In the UK, on Nov. 27, 1970, Apple Records released George Harrison’s All Things Must Pass, a three-record set of music (two discs were songs, the third record was simply titled Apple Jam, four jam sessions that included Eric Clapton, Ginger Baker and musicians from the other recordings). The album would be released in the US on December 10.
Many consider this to be Harrison’s first solo release, and technically it is — post-Beatles. Harrison had recorded a soundtrack album called Wonderwall Music in 1968 (for the film Wonderwall) and an experimental Moog synthesizer album, titled Electronic Music, in 1969 (on the short-lived, Apple subsidiary label for experimental music, Zapple Records).
Harrison’s album arrived seven months after McCartney, Paul McCartney’s debut solo album, and was released prior to John Lennon/Plastic Ono Band. Ringo Starr had already released two solo records in 1970 (March’s Sentimental Journey and September’s Beaucoups of Blues).
All Things Must Pass featured an incredible lineup of musicians: Harrison and Dave Mason (Traffic) on guitars; Pete Drake (“Lay Lady Lay”) on pedal steel guitar; keyboards from Gary Wright (“Dream Weaver”), Billy Preston (the fifth Beatle), Gary Brooker (Procol Harum) and Bobby Whitlock (co-founder of Derek & The Dominos); rhythm guitars and percussion from Badfinger; drums and percussion from Ringo Starr, Jim Gordon (Wrecking Crew session great and Derek & The Dominos) and Alan White (Plastic Ono Band and Yes); KlausVoorman (Beatles’ friend from Germany and artist for Revolver cover) and Carl Radle (Derek & The Dominos) on bass; Bobby Keyes (“Brown Sugar”) on tenor saxophone and the great session musician Jim Price on trumpet.

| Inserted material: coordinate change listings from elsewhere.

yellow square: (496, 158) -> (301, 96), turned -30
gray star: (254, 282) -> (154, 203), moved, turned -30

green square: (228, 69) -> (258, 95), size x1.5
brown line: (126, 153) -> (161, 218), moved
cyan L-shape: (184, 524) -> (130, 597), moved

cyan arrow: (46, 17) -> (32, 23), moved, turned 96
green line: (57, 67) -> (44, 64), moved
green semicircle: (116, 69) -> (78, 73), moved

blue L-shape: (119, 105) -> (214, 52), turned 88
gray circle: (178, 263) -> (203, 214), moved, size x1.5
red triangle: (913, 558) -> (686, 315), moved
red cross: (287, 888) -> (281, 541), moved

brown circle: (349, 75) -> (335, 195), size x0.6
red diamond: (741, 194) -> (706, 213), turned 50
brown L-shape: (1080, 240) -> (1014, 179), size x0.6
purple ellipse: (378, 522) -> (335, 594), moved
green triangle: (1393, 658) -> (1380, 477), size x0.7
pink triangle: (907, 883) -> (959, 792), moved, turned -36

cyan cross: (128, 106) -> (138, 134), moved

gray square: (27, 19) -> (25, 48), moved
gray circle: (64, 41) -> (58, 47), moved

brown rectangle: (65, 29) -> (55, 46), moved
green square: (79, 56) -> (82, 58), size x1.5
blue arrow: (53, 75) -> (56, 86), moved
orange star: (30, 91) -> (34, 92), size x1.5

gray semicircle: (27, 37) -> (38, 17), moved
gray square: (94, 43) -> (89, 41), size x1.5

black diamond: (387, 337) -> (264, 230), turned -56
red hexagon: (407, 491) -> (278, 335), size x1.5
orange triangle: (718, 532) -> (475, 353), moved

Harrison’s album contained new music, as well as several previous songs that had been rejected for Beatles’ albums, including two from 1966 (“The Art of Dying” and “Isn’t It a Pity”). Harrison produced the album with Phil Spector, and it quickly worked its way to the #1 spot on both the UK and US album charts (for eight weeks and seven weeks respectively). The song “My Sweet Lord” also shot to the top of the singles charts quickly.